**WORK ITEM:** Only the lines that include "simple" should be copied from the data below.

**RECORDED INFORMATION:**
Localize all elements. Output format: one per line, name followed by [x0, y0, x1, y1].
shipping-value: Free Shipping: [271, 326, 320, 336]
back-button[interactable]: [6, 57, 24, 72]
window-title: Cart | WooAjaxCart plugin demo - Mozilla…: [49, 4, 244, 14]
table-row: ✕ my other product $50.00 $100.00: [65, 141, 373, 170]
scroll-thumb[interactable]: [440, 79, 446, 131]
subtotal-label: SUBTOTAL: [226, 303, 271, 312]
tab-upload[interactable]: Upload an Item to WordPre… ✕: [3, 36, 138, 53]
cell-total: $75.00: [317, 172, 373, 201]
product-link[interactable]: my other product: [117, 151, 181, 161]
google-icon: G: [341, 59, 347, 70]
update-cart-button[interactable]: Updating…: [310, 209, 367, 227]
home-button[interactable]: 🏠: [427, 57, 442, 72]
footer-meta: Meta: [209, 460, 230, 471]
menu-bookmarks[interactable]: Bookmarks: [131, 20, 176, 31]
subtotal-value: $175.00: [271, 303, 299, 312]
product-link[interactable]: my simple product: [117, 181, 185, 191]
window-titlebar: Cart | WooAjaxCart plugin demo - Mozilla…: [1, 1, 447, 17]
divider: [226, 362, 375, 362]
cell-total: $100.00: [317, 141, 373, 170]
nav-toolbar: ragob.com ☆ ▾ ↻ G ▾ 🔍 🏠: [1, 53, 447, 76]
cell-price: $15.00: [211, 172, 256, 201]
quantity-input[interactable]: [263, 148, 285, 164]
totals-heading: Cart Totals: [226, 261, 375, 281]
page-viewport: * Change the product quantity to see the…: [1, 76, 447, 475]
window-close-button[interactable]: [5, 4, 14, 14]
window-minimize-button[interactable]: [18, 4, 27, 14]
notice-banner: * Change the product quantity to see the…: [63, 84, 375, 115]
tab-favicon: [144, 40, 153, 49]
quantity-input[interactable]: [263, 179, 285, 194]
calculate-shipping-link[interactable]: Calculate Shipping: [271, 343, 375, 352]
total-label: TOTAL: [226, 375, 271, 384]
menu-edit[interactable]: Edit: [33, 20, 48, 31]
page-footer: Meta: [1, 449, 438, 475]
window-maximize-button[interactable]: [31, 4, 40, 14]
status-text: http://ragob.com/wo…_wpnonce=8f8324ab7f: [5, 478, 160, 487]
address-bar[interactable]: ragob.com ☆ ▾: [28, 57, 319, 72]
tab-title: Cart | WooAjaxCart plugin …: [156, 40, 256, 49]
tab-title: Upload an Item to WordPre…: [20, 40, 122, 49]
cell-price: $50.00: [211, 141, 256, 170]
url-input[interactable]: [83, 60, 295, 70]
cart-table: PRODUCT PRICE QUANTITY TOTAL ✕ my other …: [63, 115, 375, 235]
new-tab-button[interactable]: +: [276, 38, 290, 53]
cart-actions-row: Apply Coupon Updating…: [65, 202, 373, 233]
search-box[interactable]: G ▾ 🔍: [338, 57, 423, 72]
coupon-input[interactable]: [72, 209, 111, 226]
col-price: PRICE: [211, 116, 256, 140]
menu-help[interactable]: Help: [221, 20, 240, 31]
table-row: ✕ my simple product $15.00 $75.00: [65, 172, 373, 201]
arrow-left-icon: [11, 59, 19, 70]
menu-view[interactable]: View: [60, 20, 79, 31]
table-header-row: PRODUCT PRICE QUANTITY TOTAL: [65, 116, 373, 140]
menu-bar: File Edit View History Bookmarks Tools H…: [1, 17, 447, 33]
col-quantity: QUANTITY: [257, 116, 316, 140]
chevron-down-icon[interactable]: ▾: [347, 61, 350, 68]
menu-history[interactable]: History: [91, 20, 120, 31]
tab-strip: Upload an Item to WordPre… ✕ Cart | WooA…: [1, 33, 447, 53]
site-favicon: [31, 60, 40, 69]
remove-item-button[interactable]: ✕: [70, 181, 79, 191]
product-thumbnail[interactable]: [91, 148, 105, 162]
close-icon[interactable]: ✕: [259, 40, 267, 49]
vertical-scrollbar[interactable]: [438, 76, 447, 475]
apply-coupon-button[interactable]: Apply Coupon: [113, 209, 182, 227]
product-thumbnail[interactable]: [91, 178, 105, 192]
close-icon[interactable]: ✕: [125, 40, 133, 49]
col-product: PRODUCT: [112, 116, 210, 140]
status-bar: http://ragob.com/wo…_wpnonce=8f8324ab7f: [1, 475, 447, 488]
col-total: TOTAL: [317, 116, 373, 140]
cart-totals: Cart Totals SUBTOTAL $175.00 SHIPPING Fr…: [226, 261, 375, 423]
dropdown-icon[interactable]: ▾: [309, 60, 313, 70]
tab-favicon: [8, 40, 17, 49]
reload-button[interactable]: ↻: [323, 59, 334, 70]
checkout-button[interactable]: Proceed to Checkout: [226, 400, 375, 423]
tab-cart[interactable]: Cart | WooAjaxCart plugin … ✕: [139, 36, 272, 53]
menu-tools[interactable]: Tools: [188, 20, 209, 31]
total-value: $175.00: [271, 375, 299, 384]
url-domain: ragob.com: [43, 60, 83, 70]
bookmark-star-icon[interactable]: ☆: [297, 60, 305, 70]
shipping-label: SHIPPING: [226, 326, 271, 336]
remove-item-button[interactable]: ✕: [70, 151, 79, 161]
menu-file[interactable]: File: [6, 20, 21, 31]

**EXERCISE OUTPUT:**
product-link[interactable]: my simple product: [117, 181, 185, 191]
table-row: ✕ my simple product $15.00 $75.00: [65, 172, 373, 201]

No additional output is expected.